Os olhos da moça brilharam.
— Quer que eu aprenda isso com você? — Riu. — Escutei isso a vida inteira. Toda minha família me acha obstinada e esquisita.
Achariam péssimo ouvir alguém me incentivar.
— Por que acha que viemos vê-la? — perguntou Leslie.
— Por que estão com medo que eu me mate? — perguntou a moça. — Porque gostariam que algum eu futuro de vocês os tivesse visitado nessa idade para dizer “Não se preocupem, vocês vão sobreviver”. Não é isso? Leslie concordou.
— Exatamente.
— Mas, em vez disso, sou eu quem lhes diz: Não se preocupem — continuou a moça. — Prometo sobreviver. Mais que isso, prometo que ficarão felizes por eu ter vivido, prometo que sentirão orgulho de mim!
— Tenho orgulho de você! — disse Leslie. — Nós dois temos.
Minha vida esteve em suas mãos, e você não me deixou morrer, não desistiu quando tudo ao redor era desespero.
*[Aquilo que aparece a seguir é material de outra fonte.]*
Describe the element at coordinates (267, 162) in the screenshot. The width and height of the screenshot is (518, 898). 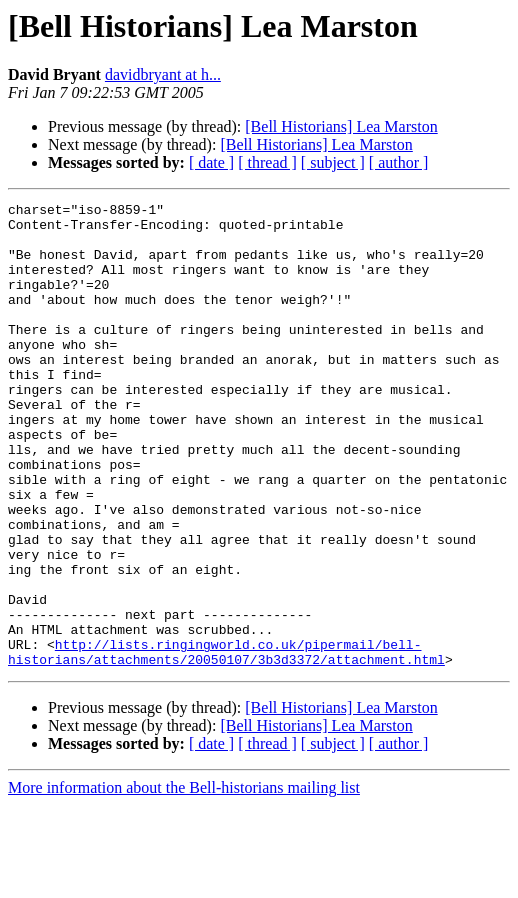
I see `[ thread ]` at that location.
Talvez não tenhamos vindo para lhe ensinar coisa alguma, talvez tenhamos vindo só para lhe agradecer por ter aberto o caminho. Por possibilitar a Richard e a mim encontrarmos um ao outro e sermos felizes.Talvez tenhamos vindo para lhe dizer que a amamos.
O mundo começou a tremer à nossa volta. O cenário cinzento ficou borrado, estávamos sendo arrastados.
Ela pressentiu que íamos embora, afastou as lágrimas dos olhos.
— Vou revê-los?
— Esperamos que sim — respondeu Leslie, e agora era ela quem soluçava.
— Obrigada por virem! — gritou a moça. — Obrigada!
Devemos ter desaparecido para ela, pois em meio à névoa nós a vimos encostar-se ao velho piano, de cabeça baixa. Depois sentou-se na cadeira e os dedos começaram a mover-se sobre as teclas.